Let $w$ be a given word — a sequence of $n$ lowercase English letters. For given positions, i.e., natural numbers $a$ and $b$ such that $1 \le a \le b \le n$, we define the substring $w_{a,b}$ as the word obtained by taking all characters in order from the $a$-th position to the $b$-th position in the word $w$. We also define the remainder $o_{a,b}$ as the word obtained when we delete all characters from the $a$-th position to the $b$-th position in the word $w$.
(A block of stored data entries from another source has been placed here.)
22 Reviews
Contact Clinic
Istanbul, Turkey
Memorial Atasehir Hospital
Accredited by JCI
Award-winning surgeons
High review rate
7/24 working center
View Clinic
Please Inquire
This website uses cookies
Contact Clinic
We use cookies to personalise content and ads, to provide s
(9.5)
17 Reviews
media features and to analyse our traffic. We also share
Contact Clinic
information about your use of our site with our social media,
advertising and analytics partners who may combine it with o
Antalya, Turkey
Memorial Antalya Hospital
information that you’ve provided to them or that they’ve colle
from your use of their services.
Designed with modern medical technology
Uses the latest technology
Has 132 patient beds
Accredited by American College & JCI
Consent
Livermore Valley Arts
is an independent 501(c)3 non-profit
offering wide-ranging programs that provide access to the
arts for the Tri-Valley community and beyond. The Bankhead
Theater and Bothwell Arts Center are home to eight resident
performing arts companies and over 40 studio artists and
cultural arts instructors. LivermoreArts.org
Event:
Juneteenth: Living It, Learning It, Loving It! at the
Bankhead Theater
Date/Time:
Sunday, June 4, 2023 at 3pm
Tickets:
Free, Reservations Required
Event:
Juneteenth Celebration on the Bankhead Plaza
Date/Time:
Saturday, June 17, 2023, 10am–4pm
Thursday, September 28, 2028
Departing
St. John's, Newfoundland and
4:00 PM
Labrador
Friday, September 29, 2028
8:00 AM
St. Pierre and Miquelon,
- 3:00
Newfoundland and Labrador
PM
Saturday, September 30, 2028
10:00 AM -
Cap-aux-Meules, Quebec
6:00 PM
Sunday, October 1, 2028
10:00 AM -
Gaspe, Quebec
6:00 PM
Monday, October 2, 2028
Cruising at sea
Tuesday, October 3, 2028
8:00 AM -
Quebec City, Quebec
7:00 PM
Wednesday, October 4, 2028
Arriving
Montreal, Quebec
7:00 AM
Find the length of the longest substring $w_{a,b}$ such that the remainder $o_{a,b}$ also contains $w_{a,b}$ as a substring.
Input
The first line contains the given word $w$ — a sequence of lowercase English letters.
Output
Print the required maximum possible length.
Subtasks
Let $n$ be the length of the given word.
| Subtask | Points | Constraints |
|---|---|---|
| 1 | 16 | $1 \le n \le 400$ |
| 2 | 24 | $401 \le n \le 5\,000$ |
| 3 | 60 | $5001 \le n \le 100\,000$ |
Examples
Input 1
abcxyzabc
Output 1
3
Input 2
bbcdbcbbcbadadda
Output 2
5
Note
Explanation of the second example: bbcdbcbbcbadadda $\to$ bbcdbcbadda. In this case, the substring bbcdb (length 5) is removed, and the remaining word bbcdbcbadda contains bbcdb as a substring.